One thing i can think of would be to use the wrong clush command and starting for all indexer nodes some services (even those not installed...).

There is also a bunch of services that are trying to schedule tasks on the scheduler backend (and failing, because that's firewalled).

That must be a side effect of the previous points as the "new" indexer journal client services no longer do that.


In any case, thanks for the heads up, i'll investigate and clean up when i'll have a go ahead from @vsellier.
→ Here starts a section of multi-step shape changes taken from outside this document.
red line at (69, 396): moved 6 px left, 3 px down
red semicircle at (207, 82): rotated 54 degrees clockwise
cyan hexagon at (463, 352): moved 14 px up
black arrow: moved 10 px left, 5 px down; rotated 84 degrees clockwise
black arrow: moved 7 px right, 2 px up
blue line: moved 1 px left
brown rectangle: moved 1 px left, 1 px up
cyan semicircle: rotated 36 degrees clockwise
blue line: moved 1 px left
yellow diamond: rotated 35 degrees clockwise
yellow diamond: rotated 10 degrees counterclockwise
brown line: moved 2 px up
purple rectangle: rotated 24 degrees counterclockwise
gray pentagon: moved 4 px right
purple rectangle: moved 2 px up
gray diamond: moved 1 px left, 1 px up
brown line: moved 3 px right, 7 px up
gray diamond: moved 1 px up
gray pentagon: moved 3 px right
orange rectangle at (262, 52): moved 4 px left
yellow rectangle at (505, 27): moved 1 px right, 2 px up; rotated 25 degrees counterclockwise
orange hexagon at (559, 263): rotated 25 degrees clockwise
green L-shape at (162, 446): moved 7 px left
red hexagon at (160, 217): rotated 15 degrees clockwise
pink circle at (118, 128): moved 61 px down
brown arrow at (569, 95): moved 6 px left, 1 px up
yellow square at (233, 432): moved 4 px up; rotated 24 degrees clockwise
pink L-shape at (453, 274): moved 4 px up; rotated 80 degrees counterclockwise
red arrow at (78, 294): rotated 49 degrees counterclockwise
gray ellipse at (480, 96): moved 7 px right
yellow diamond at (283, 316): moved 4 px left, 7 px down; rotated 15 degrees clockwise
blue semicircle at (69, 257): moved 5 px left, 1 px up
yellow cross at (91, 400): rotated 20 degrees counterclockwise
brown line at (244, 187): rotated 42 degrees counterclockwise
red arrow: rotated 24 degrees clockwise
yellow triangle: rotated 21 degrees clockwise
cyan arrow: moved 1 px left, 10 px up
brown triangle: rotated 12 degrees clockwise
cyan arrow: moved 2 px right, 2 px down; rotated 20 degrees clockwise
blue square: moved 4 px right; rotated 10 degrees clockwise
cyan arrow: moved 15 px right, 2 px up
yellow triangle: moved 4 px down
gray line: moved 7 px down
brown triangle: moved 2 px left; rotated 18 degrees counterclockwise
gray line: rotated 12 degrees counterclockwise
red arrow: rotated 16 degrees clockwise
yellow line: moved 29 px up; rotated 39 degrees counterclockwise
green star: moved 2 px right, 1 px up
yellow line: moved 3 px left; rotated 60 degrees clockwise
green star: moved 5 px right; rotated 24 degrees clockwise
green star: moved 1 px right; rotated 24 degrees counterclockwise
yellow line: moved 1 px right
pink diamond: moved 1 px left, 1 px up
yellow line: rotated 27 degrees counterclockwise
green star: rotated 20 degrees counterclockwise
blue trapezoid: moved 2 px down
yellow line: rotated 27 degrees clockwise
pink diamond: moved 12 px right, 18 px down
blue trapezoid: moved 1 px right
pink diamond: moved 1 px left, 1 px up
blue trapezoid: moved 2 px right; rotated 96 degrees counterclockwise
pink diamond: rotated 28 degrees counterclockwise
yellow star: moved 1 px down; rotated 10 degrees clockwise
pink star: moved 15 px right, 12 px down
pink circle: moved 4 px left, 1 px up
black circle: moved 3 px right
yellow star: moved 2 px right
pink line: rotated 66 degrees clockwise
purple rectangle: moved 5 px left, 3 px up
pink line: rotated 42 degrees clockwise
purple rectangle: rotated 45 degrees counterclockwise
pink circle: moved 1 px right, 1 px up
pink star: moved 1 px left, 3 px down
There's a few issues with the configuration of these indexer clients:
the traffic should not be going through the IPSec VPN. They need to use the public,
authenticated kafka endpoints. The IPSec load is making all azure communication
struggle.

ack, that should be "simple" enough to adapt [1]
[1] https://docs.softwareheritage.org/sysadm/mirror-operations/onboard.html?highlight=credential#how-to-create-the-journal-credentials

as usual, not so simple but here is the diff [2] to update our puppet manifest to allow
such journal configuration.

[2] D8492

ardumont claimed this task.
ardumont moved this task from deployed/landed/monitoring to done on the System administration board.